Auf dieser Seite untersuchst du, wie der EU-Raum entstanden und gegliedert ist, warum sich seine Regionen unterschiedlich entwickeln und wie die EU regionale Unterschiede verringern will.
Hake ab, was du schon kannst — und komm am Ende hierher zurück!
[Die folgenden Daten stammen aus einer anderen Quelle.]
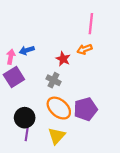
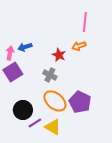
purple pentagon: (86, 109) -> (80, 102), turned -30
purple line: (27, 134) -> (35, 123), moved, turned 48
yellow triangle: (57, 136) -> (53, 127), turned -42

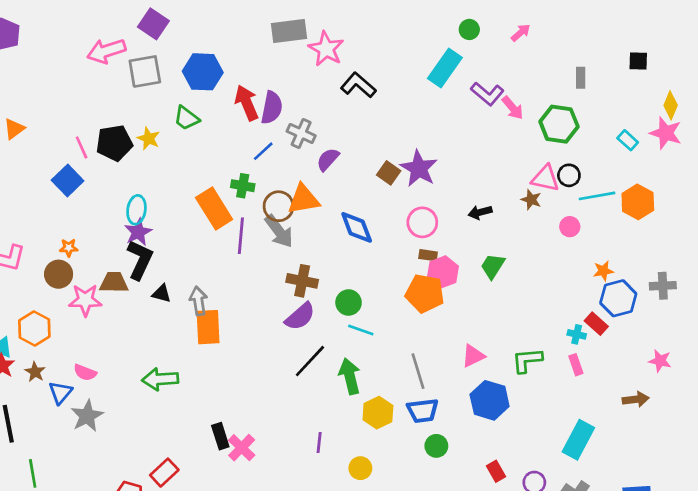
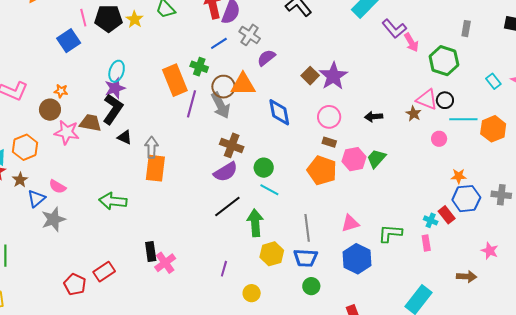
pink hexagon: (443, 272) -> (354, 159), moved

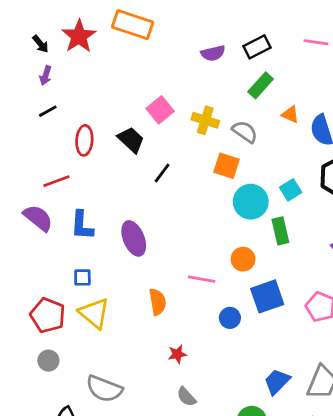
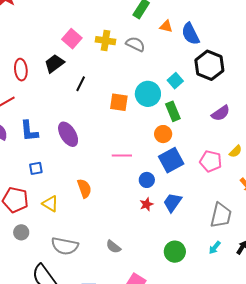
black trapezoid: (131, 140) -> (54, 63), turned -70
orange square: (227, 166) -> (119, 102), moved
orange circle: (243, 259) -> (163, 134), moved
orange semicircle: (158, 302) -> (84, 188), moved
yellow triangle: (94, 313) -> (50, 204), moved, size x0.7
red star: (177, 354) -> (146, 204), moved
blue trapezoid: (277, 382) -> (172, 202), moved
gray semicircle: (186, 397) -> (113, 247), moved

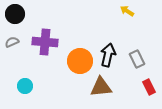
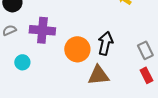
gray rectangle: (137, 59) -> (145, 50), moved
cyan circle: (25, 86) -> (22, 62), moved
Europa und EU richtig unterscheiden
Europa ist ein Kontinent. Die Europäische Union ist dagegen ein vertraglich begründeter Zusammenschluss europäischer Staaten. Deshalb sind die Grenzen Europas und der EU nicht gleich.
Europäische Union
Die Europäische Union ist ein politischer und wirtschaftlicher Verbund von 27 Mitgliedstaaten. Die Staaten haben der EU bestimmte Zuständigkeiten übertragen, bleiben aber eigenständige Staaten.
Zur EU gehören etwa 450 Millionen Menschen auf einer Fläche von rund 4,23 Millionen Quadratkilometern. Sie ist kein Bundesstaat wie Deutschland, aber auch keine bloße lockere Zusammenarbeit. Häufig wird sie deshalb als Staatenverbund bezeichnet.
Du darfst vier verschiedene Räume nicht verwechseln:
- Europa: der Kontinent
- Europäische Union: der Verbund aus 27 Mitgliedstaaten
- Euroraum: die EU-Staaten, die den Euro verwenden
- Schengen-Raum: Staaten ohne regelmäßige Personenkontrollen an vielen gemeinsamen Binnengrenzen
Nicht alle europäischen Staaten gehören zur EU. Umgekehrt nehmen einige Nicht-EU-Staaten am Schengen-Raum oder am Europäischen Wirtschaftsraum teil.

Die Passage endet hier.